All too often we are worried about what others think, or we desire to receive some kind of "approval" for how we are living our lives. It's not meant to be that way though, because we can live each day accepting the unique individual we are and learn to not agonize so much over what others think, or what they may approve/disaprove of.
This is a really good post! Thanks for sharing!

I'm happy to hear you received value from it :) It's difficult to give up looking to others for approval, but it's a worthy goal to aim for.

i have gone through many motivational topics for year.......but the way you have narrated here is some exceptional..

From my life experience i have understood that most of the worries comes only when we think what other will think ... The moment we can ignore the world we can easily find the self esteem within, which is very much important.

Thanking you and expecting many more such contents from you.

@saswat036

Society has made us feel inadequate with our decisions.
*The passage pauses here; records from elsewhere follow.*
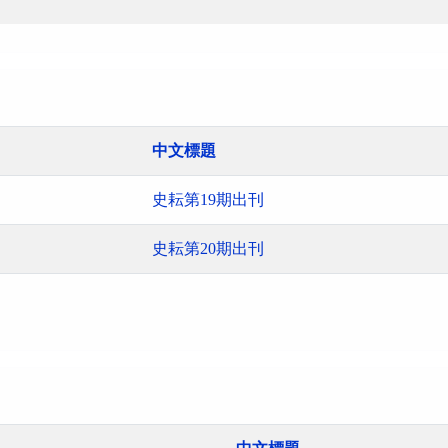
中文標題
史耘第19期出刊
史耘第20期出刊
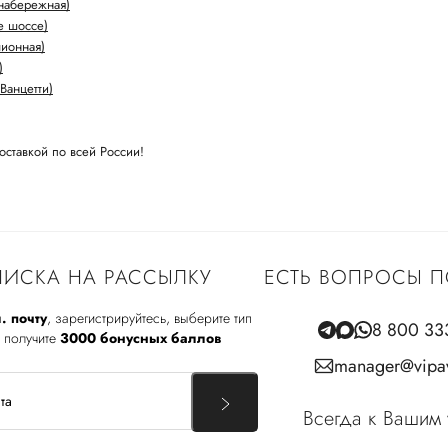
набережная)
е шоссе)
лионная)
)
Ванцетти)
оставкой по всей России!
ИСКА НА РАССЫЛКУ
ЕСТЬ ВОПРОСЫ П
. почту
, зарегистрируйтесь, выберите тип
8 800 33
 получите
3000 бонусных баллов
manager@vipav
Всегда к Вашим 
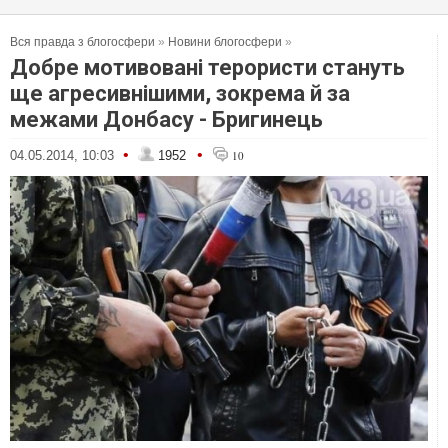
Вся правда з блогосфери
»
Новини блогосфери
»
Добре мотивовані терористи стануть
ще агресивнішими, зокрема й за
межами Донбасу - Бригинець
•
•
04.05.2014, 10:03
1952
10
You're right, true self esteem does come from within and not the so called professional approval

Self-esteem is very important
Really a great article published well, my dear friend

@colinhoward You have received a 100% upvote from @littlesteps because this post did not use any bidbots and you have not used bidbots in the last 30 days!

Upvoting this comment will help keep this service running.

Yes, @colinhoward, self motivation/self esteem is necessary for our grwoth, because when started lossing then only self motivation that can help us to start again for win..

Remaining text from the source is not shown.